Die vor mir erscheinende Gruppe trägt ein Versprechen von unverwirklichter Utopie in sich, sie evoziert freie Theatergruppen und sozialkritische Formierungen in den 1960er und 1970er Jahren, ebenso wie sie doch zeitgenössisch wirkt durch diese Gesichter, in manchen Stoffen, im Stil. Als Betrachterin werde ich adressiert und aufgerufen, und doch werden zugleich mehrfach Grenzen gezogen. Gerade die Theatralik der Szene, der Gruppe, des Ortes lässt den Ausstellungsraum und meine Bewegungen darin völlig undramatisch, alltäglich und nüchtern aufscheinen, auch die Gemeinsamkeit der Gruppe bleibt mir, die ich vereinzelt vor dem Bild stehe, gleichermaßen fremd, fern.
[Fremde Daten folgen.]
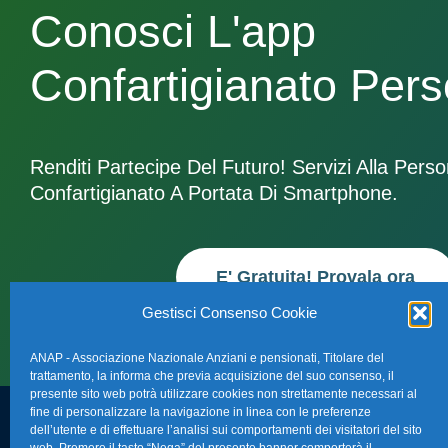
Conosci L'app
Confartigianato Per
Renditi Partecipe Del Futuro! Servizi Alla Pers
Confartigianato A Portata Di Smartphone.
E' Gratuita! Provala ora
Gestisci Consenso Cookie
ANAP - Associazione Nazionale Anziani e pensionati, Titolare del
trattamento, la informa che previa acquisizione del suo consenso, il
presente sito web potrà utilizzare cookies non strettamente necessari al
fine di personalizzare la navigazione in linea con le preferenze
dell’utente e di effettuare l’analisi sui comportamenti dei visitatori del sito
FAQ – Domande 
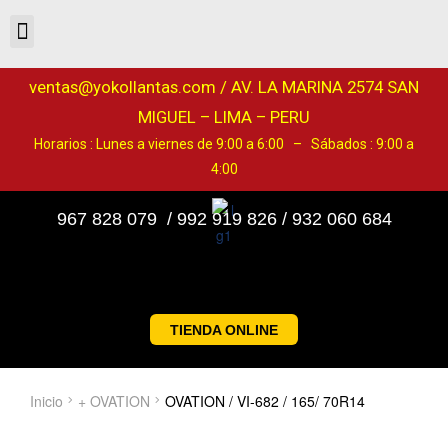
ventas@yokollantas.com / AV. LA MARINA 2574 SAN
MIGUEL – LIMA – PERU
Horarios : Lunes a viernes de 9:00 a 6:00 – Sábados : 9:00 a
4:00
967 828 079 / 992 919 826 / 932 060 684
TIENDA ONLINE
Inicio
+ OVATION
OVATION / VI-682 / 165/ 70R14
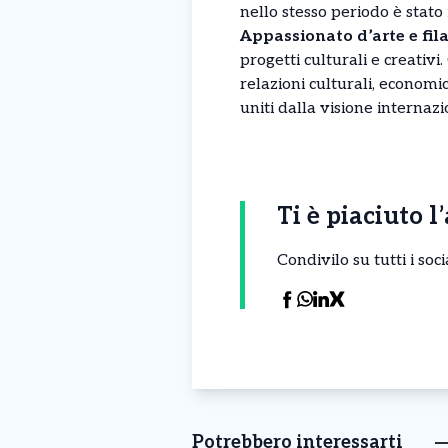
nello stesso periodo è stato 
Appassionato d’arte e fil
progetti culturali e creativ
relazioni culturali, economi
uniti dalla visione internaz
Ti è piaciuto l
Condivilo su tutti i so
Potrebbero interessarti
In dieser Unentschiedenheit zwischen Adressierung und Unnahbarkeit, Alltäglichkeit und Außerordentlichkeit liegt ein unabschließbarer Sog, der auch in anderen Arbeiten von dir wiederkehrt. Welche Konstellationen von Gruppen, von Beziehungen rufst du auf?
Antje Majewski: Ich finde deine Beschreibung sehr interessant. Tatsächlich habe ich erst in den letzten Jahren gemerkt, dass meine Kindheit in den frühen 1970er Jahren mich sehr geprägt hat. Ich bin ja 1968 geboren und ging in antiautoritäre Kindergärten, in denen wir mit Schlamm spielen, Wände bemalen und nackt durch den Wald laufen durften. Meine Eltern haben sehr bewusst darüber nachgedacht und mit anderen diskutiert, wie sie unsere Erziehung angehen wollten, und ein Ziel war auf jeden Fall, uns zu freien Menschen zu machen, die in der Lage sind, gewaltfrei miteinander umzugehen. Die Frage nach einer idealen Gesellschaft stand selbst in unseren Kinderbüchern im Raum, etwa bei F. K. Waechter oder A. S. Neill. Außerdem haben wir uns viel verkleidet, meine Mutter drehte Super-8-Filme mit uns, und wir inszenierten kleine Theaterstücke und Fotogeschichten. Als ich über Masken nachdachte, fielen mir diese Fotos wieder ein, und daraus ist dann das Buch Teenage Pantomime (2002) entstanden.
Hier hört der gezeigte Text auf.